Deus Vult: Pete Hegseth's Christian Nationalist Crusade to Remake the U.S. Military



Pete Hegseth is using the Pentagon as a vehicle for Christian nationalism, normalizing crusader rhetoric, ignoring religious pluralism, and reshaping military policy around a narrow theological worldview. From worship services that members say feel coerced, to attacks on inclusive pastoral care and renewed efforts to push women out of combat roles, this project weakens the Constitution’s protections and threatens military cohesion.

https://globalextremism.org/post/pete-hegseths-christian-nationalist-crusade/



On January 16, 2026, the Office of the Secretary of War sent an email to Pentagon employees inviting them to a “Christian prayer and worship service” the following Wednesday. The invitation, featuring a graphic resembling a tombstone against an American flag backdrop, was nothing new. Defense Secretary Pete Hegseth has held such services monthly since taking office. What was new: the email also went, unsolicited, to defense contractors. And it made its way to the Military Religious Freedom Foundation (MRFF).




Within hours, MRFF began receiving panicked calls. “For the first time that we’re aware of, it went to DOD contractors,” MRFF founder Mikey Weinstein told GPAHE. “If you’re probably at Martin Marietta, General Dynamics, Boeing, you start wondering if we don’t make an effort to be there by not going, will we turn out to be a tarantula on a wedding cake?” The expansion of Hegseth’s prayer campaign to the private sector marks a new front in the religious transformation he is waging at the Department of Defense, one that threatens the constitutional bedrock of religious pluralism that has sustained the American military since George Washington’s Continental Army.
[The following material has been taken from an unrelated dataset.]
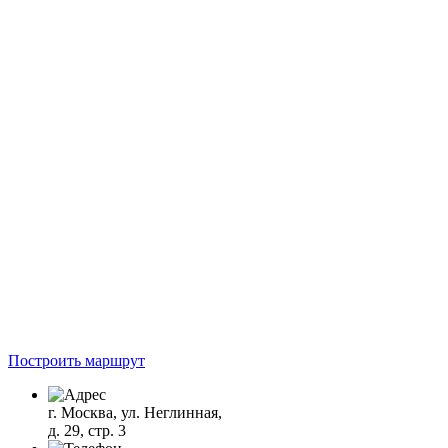
Построить маршрут
г. Москва, ул. Неглинная,
д. 29, стр. 3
On December 16, 2025, Hegseth announced sweeping changes to the military’s Chaplain Corps. He claimed that military chaplains had been operating as therapists rather than ministers “in an atmosphere of political correctness and secular humanism.” His first target: the Army’s 112-page Spiritual Fitness Guide, which Hegseth mocked for mentioning God only once while referencing “feelings” 11 times and “playfulness” nine times. “In short, it’s unacceptable and unserious, so we’re tossing it,” he declared. The guide, designed to support service members of all faiths and belief systems, has since been scrubbed from the internet entirely.



A Denomination of One

Hegseth’s critics aren’t all atheists or secular humanists. Many are Christians themselves, alarmed at what they see as the imposition of one narrow theological perspective on an institution that includes roughly 70 percent Christians among its active-duty personnel alongside substantial numbers of atheists, agnostics, Jews, Muslims, and followers of Eastern religions. “Hegseth is overstepping his boundaries, trying to become the denominational policeman for members of the military,” Reverend Justin Cohen, a Baptist chaplain, told The Daily Mail. One chaplain endorser, speaking anonymously, characterized the current environment as “the weirdest era we’ve ever seen when it comes to the chaplain system.”